There is an increasing interest in discovering diagnostic biomarkers from whole blood gene expression able to distinguish viral from bacterial diseases showing similar initial clinical phenotypes3. Two promising approaches to this issue based on a RNA signature have been published recently. The study by Mahajan et al.4 detected a 66-transcript signature in blood that allowed to differentiate bacterial from viral infection in young febrile infants. Herberg et al.5 have recently identified a host whole blood RNA transcriptomic signature based on only two genes, FAM89A and IFLI44L, and these results were recently validated by Kaforou and colleagues6, again in neonates. The possibility of using only two biomarkers to accurately differentiate viral from bacterial infections makes this approach particularly attractive for the design of a test in a simple device for use in health institutions or as a point of care test5. However, despite of the encouraging results of these studies, further effort is required to evaluate the accuracy and clinical utility of these biomarkers in different clinical settings before they can be turned into a clinically applicable test.

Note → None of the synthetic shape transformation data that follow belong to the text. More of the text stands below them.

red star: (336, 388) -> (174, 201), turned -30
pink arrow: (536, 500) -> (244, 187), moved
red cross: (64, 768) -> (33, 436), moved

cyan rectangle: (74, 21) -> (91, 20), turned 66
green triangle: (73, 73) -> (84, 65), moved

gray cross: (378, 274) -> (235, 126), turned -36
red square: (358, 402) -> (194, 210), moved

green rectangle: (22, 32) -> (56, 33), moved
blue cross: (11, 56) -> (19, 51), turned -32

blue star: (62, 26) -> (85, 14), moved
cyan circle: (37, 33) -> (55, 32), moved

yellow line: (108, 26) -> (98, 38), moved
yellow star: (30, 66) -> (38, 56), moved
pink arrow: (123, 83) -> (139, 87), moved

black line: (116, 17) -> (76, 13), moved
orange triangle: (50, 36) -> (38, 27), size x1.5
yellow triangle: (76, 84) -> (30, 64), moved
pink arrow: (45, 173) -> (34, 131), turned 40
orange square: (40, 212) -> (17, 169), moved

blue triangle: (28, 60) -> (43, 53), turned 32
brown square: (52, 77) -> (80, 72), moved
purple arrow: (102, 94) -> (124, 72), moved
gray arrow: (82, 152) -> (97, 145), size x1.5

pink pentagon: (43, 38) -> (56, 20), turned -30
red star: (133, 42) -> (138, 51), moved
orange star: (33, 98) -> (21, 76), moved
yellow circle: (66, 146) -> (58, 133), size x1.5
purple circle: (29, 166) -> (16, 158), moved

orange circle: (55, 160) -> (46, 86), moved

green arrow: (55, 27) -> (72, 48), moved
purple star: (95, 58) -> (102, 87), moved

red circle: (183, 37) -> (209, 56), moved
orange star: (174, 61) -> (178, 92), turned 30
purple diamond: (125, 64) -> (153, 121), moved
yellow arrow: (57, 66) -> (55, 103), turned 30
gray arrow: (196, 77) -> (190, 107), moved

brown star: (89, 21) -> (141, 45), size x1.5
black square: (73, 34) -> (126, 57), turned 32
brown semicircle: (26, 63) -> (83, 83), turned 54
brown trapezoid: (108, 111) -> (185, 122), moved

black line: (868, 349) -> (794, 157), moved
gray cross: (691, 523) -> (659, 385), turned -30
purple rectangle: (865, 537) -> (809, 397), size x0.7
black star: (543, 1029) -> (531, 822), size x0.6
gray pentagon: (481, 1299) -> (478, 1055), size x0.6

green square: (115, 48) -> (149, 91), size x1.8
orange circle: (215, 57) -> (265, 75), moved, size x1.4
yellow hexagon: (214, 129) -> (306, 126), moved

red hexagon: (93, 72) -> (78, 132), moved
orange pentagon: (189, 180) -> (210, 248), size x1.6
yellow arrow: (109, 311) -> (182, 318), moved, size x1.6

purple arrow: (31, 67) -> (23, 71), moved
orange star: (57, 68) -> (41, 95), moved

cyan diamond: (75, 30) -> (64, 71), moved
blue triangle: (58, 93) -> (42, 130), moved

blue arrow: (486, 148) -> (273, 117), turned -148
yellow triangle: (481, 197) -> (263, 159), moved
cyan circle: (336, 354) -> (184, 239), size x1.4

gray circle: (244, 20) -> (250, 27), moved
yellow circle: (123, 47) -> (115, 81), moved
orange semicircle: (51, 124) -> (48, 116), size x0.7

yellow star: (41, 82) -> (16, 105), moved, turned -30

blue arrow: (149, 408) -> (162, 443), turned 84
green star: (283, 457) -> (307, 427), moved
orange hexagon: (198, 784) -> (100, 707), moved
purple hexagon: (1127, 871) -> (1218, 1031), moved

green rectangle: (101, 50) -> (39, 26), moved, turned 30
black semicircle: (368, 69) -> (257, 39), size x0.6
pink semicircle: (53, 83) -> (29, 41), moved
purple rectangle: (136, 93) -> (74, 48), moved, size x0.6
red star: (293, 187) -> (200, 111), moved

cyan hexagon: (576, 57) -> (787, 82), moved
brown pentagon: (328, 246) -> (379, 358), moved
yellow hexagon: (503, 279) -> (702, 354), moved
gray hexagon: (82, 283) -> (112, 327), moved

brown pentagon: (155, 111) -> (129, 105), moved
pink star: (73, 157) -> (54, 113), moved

At the same time, the implications of the ancestral background of patients in transcription patterns is very poorly approached in the literature. However, some studies demonstrated that gene expression can depend on the ancestry background owing to existing differential frequencies at regulatory polymorphisms in populations7. Taking the current evidence into account, we propose here a new approach that allows to infer the ancestry from transcriptomic data without the need for an ad hoc test. The inferred ancestry can then be used to evaluate the possible dependence of expression on genetic background.

The present study differs from previous efforts5 in that: (i) the performance of the 2-transcript host RNA signature for discriminating bacterial from viral infection is evaluated in a real-life scenario of children suffering from acute diarrhea, (ii) the accuracy of the 2-transcipt test is evaluated for acute diarrhea caused by different pathogens, (iii) the discriminatory capacity of this test is measured for different levels of disease severity, and (iv) the dataset employed is from Mexico, thus allowing to test the accuracy of these biomarkers in a non-European cohort.

Material and Methods

Samples and data

We retrieved from the GEO database8 an RNA expression dataset obtained from a cohort (n = 174) of Mexican children, aged less than 10 years old, suffering from acute diarrhea associated with a single viral or bacterial pathogen, and without systemic complications (GEO accession number: GSE69529).

Ancestral analysis from RNA data

In order to investigate the ancestral background of the biological samples analyzed, RNA data were preliminary processed for the extraction of DNA variant information. We used Opossum to pre-process RNA-seq reads prior to variant calling9. Subsequently, Platypus software was used as variant caller tool10. A total of 68,327 SNPs could be initially retrieved from the RNA data.

Analysis of ancestral background of patients was carried out using standard procedures (e.g.11,12). Inferring ancestral characteristics of the donors requires the use of reference continental populations. Genome data from reference populations were retrieved from two SNP genome repositories. From The 1000 Genomes Project13 (http://www.internationalgenome.org), we used the European-CEU and the African Yoruban-YRI datasets. From Reich et al.14 we used different population samples (Aymara, Maya, Pima, Quechua, etc) that represent the Native American ancestry, as published previously15; only the Native American variation of these datasets was used for the analysis (masked data).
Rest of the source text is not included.